As required under National Instrument 52-109, management advises that there have been no changes in the Company’s internal controls over financial reporting that occurred during the most recent interim period, being the three month period ended June 30, 2018, that have materially affected, or are reasonably likely to materially affect, the Company’s internal controls over financial reporting.
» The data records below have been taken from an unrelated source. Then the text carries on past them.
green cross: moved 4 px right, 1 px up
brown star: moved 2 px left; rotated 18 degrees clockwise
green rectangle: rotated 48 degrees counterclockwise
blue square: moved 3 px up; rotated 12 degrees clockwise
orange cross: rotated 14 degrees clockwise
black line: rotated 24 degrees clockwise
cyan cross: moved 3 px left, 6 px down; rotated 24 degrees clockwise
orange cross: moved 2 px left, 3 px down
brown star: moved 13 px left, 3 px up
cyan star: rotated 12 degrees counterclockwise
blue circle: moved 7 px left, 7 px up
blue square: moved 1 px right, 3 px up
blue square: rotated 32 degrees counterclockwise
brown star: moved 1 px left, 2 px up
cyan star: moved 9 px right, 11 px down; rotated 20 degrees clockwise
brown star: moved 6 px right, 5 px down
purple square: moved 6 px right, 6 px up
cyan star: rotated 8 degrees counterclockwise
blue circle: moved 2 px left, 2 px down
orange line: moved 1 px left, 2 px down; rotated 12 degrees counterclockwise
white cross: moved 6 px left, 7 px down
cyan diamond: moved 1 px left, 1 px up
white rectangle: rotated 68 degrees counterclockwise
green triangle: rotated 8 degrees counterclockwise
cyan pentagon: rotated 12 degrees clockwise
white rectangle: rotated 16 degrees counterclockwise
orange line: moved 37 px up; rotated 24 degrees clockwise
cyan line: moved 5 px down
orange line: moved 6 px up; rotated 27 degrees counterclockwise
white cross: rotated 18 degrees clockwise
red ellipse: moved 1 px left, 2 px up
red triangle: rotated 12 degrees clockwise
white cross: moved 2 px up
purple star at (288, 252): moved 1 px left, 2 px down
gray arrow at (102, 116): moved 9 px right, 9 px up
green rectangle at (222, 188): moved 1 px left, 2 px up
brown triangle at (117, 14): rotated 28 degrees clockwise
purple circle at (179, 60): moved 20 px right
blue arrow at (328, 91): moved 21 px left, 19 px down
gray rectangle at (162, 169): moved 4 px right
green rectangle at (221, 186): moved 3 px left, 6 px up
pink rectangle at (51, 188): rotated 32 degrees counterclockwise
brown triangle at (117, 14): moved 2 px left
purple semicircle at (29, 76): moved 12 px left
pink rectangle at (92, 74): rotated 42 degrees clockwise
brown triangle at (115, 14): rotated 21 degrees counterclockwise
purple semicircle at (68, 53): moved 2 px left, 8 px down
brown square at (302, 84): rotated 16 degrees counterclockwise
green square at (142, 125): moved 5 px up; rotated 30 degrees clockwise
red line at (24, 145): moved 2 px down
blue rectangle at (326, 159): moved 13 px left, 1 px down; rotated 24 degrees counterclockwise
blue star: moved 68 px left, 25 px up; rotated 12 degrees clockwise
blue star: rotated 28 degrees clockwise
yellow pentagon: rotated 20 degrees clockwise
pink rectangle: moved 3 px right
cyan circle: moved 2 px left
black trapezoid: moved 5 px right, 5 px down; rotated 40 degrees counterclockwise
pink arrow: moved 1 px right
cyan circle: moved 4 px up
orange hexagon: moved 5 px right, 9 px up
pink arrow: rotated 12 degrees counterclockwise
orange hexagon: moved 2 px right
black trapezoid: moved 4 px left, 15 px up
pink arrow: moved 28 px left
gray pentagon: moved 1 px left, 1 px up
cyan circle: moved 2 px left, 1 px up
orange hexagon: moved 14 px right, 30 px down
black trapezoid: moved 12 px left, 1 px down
On June 27, 2018, John F. Kearney retired as Chief Executive Officer, while continuing as the Chairman of the Board, and Robert J. (Don) MacDonald was appointed as Chief Executive Officer of the Company.
Risk Factors
In conducting its business, Canadian Zinc faces a number of risks and uncertainties, many of which are beyond its ability to control or predict. Because of these risks and uncertainties, actual results may differ materially from those expressed or implied by forward-looking statements, and investors are cautioned not to place undue reliance on such statements, which speak only as of the date hereof. Investors are urged to review the discussion of risk factors associated with the Company’s business as set out in the Company’s most recent Annual Information Form (on Form 20-F) as well as in the Company’s audited consolidated financial statements (under the headings “Nature of Operations and Going Concern” and “Significant Accounting Policies” and elsewhere within that document) for its most recently completed financial year, being the year ended December 31, 2017, and its other disclosure documents, all as filed on the SEDAR website atwww.sedar.com.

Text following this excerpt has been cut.